Kepala Ekonom Standard Chartered Bank Fauzi Ichsan mengatakan, sebanyak 80 pembiayaan infrastuktur di Indonesia berasal dari perbankan dan investor asing. Namun, mayoritas pembiayaan perbankan dalam rupiah. "Padalah, proyek pembangunan infrastuktur rata-rata dalam dolar AS untuk impor bahan baku dan modal," ujar Fauzi, Rabu (3/9).
Menurutnya, perbankan dalam negeri tak memiliki pendanaan dalam bentuk dolar AS yang murah. Likuiditas dolar AS juga cepat terkuras karena Indonesia mengalami defisit transaksi berjalan yang besar.
Pembiayaan dalam bentuk dolar AS dapat berasal dari investor asing yang terbagi menjadi utang dan saham. Pembiayaan dalam bentuk utang luar negeri (ULN) memiliki risiko pasar yang besar.
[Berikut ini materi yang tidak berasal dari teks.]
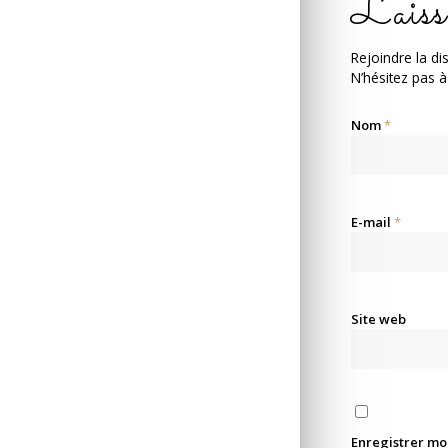
Laiss
Rejoindre la di
N’hésitez pas à
Nom
*
E-mail
*
Site web
Enregistrer mo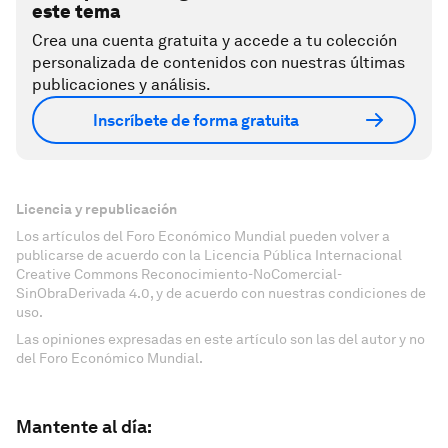
este tema
Crea una cuenta gratuita y accede a tu colección
personalizada de contenidos con nuestras últimas
publicaciones y análisis.
Inscríbete de forma gratuita
Licencia y republicación
Los artículos del Foro Económico Mundial pueden volver a
publicarse de acuerdo con la Licencia Pública Internacional
Creative Commons Reconocimiento-NoComercial-
SinObraDerivada 4.0, y de acuerdo con nuestras condiciones de
uso.
Las opiniones expresadas en este artículo son las del autor y no
del Foro Económico Mundial.
Mantente al día: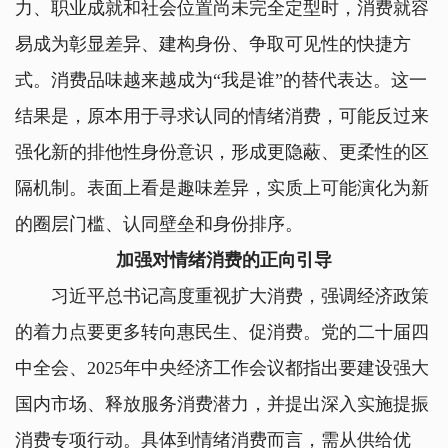
力、职业成就和社会位置尚未完全定型时，消费就容
易成为彰显差异、建构身份、争取可见性的快捷方
式。消费品味越来越成为“我是谁”的替代表达。这一
结果是，原本用于寻求认同的情绪消费，可能反过来
强化新的排他性身份意识，形成更隐蔽、更柔性的区
隔机制。表面上看是趣味差异，实质上可能演化为新
的圈层门槛、认同壁垒和身份排序。
加强对情绪消费的正向引导
习近平总书记高度重视扩大消费，强调经济政策
的着力点要更多转向惠民生、促消费。党的二十届四
中全会、2025年中央经济工作会议都指出要建设强大
国内市场、释放服务消费潜力，并提出深入实施提振
消费专项行动。具体到情绪消费而言，需从供给优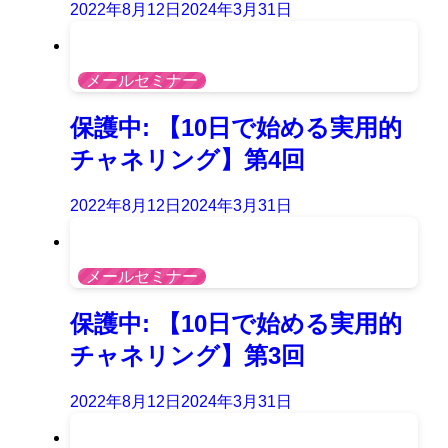
2022年8月12日
2024年3月31日
メールセミナー
保護中: 【10日で始める実用的
チャネリング】第4回
2022年8月12日
2024年3月31日
メールセミナー
保護中: 【10日で始める実用的
チャネリング】第3回
2022年8月12日
2024年3月31日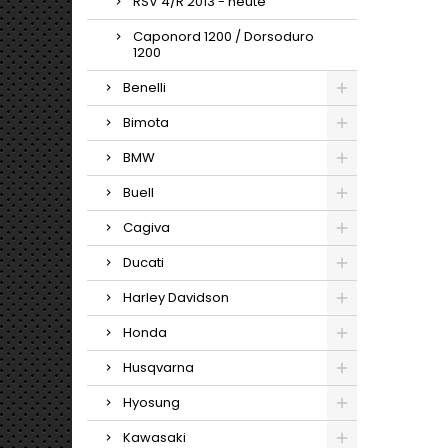
RSV 4/R 2013 - heute
Caponord 1200 / Dorsoduro
1200
Benelli
Bimota
BMW
Buell
Cagiva
Ducati
Harley Davidson
Honda
Husqvarna
Hyosung
Kawasaki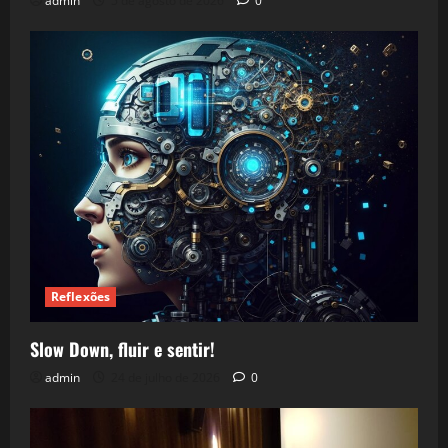
admin
5 de agosto de 2026
0
Reflexões
Slow Down, fluir e sentir!
admin
24 de julho de 2026
0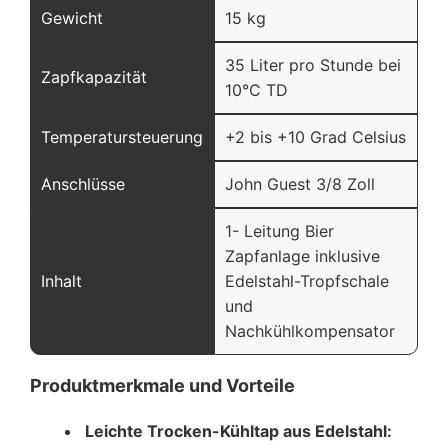
Gewicht
15 kg
35 Liter pro Stunde bei
Zapfkapazität
10°C TD
Temperatursteuerung
+2 bis +10 Grad Celsius
Anschlüsse
John Guest 3/8 Zoll
1- Leitung Bier
Zapfanlage inklusive
Inhalt
Edelstahl-Tropfschale
und
Nachkühlkompensator
Produktmerkmale und Vorteile
Leichte Trocken-Kühltap aus Edelstahl: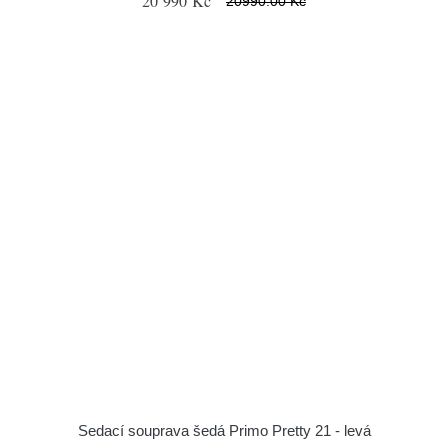
20 990 Kč
20990.00 Kč
Sedací souprava šedá Primo Pretty 21 - levá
Salah satunya berasal dari risiko kenaikan suku bunga AS.
Sementara itu, jika Indonesia ingin mendapatkan dana investor asing yang berasal dari saham, banyak persyaratan yang harus dipenuhi. "Masalah utama biasanya lahan, jarang sekali investor yang mau mengeluarkan uang untuk pembebasan lahan," ujarnya.